Search code examples
gitcommitcommit-messagegit-filter-repo

git-filter-repo callback commit or callback message and --preserve-commit-hashes not working?


I'm trying to update commit messages but on same time to keep the same hash.

i try both options --message-callback and --commit-callback but no mater which one i choose, it generates new hashes. Here how i do that:

python3 git-filter-repo.py --preserve-commit-hashes --message-callback (or --commit-callback) '
if b"blabla" not in message:
    message = b"MyMessage " + message
return message' --force

Is this a kind of bug? Or i do something completely wrong?

Any help is appreciated


Solution

  • I'm trying to update commit messages but on same time to keep the same hash.

    This is not possible. The hash is a cryptographic checksum of the entire content of the commit. Changing a single bit in the message has the same radical effect on the checksum as changing a single bit in the timestamp: the new commit gets a new, unique hash ID. This is how other Git commands (on any computer) recognize that this is not the same commit as the original commit. If the hash didn't change, you would not be able to store the updated commit, nor send it to any other Git.

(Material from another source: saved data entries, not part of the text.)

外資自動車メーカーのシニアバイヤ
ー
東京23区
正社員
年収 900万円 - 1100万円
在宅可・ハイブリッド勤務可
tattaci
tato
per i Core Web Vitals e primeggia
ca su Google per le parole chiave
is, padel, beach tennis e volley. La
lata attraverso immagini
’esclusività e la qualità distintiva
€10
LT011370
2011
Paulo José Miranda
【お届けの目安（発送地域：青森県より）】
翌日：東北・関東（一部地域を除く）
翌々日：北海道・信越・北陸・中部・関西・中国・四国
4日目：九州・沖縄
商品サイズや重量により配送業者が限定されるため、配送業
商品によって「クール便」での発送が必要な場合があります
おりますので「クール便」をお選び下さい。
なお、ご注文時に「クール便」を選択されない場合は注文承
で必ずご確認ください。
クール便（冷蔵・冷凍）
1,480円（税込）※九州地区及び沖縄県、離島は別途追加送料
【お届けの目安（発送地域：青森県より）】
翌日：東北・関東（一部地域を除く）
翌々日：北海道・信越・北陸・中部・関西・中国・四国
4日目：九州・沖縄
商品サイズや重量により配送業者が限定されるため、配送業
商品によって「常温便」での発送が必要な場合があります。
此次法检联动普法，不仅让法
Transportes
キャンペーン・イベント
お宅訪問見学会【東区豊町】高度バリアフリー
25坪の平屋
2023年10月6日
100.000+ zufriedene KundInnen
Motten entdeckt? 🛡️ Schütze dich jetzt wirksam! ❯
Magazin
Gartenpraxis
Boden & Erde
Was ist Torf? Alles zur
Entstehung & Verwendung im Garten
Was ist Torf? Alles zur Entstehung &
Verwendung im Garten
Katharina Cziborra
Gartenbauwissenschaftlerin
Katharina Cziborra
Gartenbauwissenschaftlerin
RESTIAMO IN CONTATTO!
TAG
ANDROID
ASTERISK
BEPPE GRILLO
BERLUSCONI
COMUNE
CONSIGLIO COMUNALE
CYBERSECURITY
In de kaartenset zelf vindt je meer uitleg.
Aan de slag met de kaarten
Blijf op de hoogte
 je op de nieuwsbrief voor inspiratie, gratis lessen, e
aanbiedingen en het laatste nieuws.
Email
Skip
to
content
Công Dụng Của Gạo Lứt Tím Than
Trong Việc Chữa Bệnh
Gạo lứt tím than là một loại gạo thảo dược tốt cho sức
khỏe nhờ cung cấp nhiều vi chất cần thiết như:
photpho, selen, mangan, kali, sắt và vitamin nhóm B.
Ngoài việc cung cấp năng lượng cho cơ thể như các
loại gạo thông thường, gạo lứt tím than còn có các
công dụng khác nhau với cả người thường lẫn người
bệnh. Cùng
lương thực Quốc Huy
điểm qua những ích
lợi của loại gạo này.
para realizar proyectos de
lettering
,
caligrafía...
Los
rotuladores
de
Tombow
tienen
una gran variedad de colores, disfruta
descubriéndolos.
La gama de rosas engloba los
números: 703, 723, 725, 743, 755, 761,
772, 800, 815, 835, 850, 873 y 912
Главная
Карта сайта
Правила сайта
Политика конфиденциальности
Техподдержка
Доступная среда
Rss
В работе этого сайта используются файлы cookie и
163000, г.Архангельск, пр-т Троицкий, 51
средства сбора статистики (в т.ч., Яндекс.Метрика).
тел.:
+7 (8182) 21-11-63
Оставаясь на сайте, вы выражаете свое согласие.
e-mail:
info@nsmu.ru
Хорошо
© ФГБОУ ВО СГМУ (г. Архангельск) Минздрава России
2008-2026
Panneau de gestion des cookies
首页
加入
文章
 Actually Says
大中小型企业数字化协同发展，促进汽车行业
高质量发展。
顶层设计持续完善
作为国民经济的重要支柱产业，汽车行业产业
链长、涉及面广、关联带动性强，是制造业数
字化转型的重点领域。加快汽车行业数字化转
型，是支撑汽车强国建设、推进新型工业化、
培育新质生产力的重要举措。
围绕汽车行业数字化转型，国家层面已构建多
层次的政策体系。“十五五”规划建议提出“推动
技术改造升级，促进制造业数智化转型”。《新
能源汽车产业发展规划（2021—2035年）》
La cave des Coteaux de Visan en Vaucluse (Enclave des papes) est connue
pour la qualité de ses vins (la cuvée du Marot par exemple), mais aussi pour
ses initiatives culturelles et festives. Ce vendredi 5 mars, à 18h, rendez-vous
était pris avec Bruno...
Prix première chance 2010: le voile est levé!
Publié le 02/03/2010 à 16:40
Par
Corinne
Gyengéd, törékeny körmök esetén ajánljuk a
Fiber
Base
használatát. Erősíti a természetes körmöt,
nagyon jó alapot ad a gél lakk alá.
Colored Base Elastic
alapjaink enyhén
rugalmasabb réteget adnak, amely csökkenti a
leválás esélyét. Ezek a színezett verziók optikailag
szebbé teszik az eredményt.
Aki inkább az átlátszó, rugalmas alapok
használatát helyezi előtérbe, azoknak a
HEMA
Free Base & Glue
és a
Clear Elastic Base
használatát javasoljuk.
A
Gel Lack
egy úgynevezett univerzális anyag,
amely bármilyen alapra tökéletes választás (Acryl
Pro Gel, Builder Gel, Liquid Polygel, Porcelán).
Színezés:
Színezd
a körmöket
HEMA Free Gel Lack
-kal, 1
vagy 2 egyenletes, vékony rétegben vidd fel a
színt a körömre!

    This is a fundamental concept at the heart of the storage model for Git: that the hash ID is the object. The pigeonhole principle be damned, every bitstream must have its own unique hash ID. If you can break the hash function, you can break—or at least stymie—progress in the repository.

    (The --preserve-commit-hashes option makes the built in default message rewrite option not look for patterns that resemble commit hash IDs, look them up in the translation table that filter-repo generates, and use the result. This is the opposite of what you'd want with a repository in which there was extensive use of git cherry-pick -x, where each cherry-picked commit would say something about it being a cherry pick of previous commit H, for some hash. The filter-repo program tries to make sure the earlier commits are handled first, and then replace the outdated hash ID in the subsequent commits. I have no idea how well this works in practice: the goal is obvious but the details get pretty sticky. I'm not entirely sure why this option exists at all, but if you're doing a history rewrite and some things that resemble commit hashes, but aren't actually commit hashes, are being damaged, that would probably be why you would use this option.)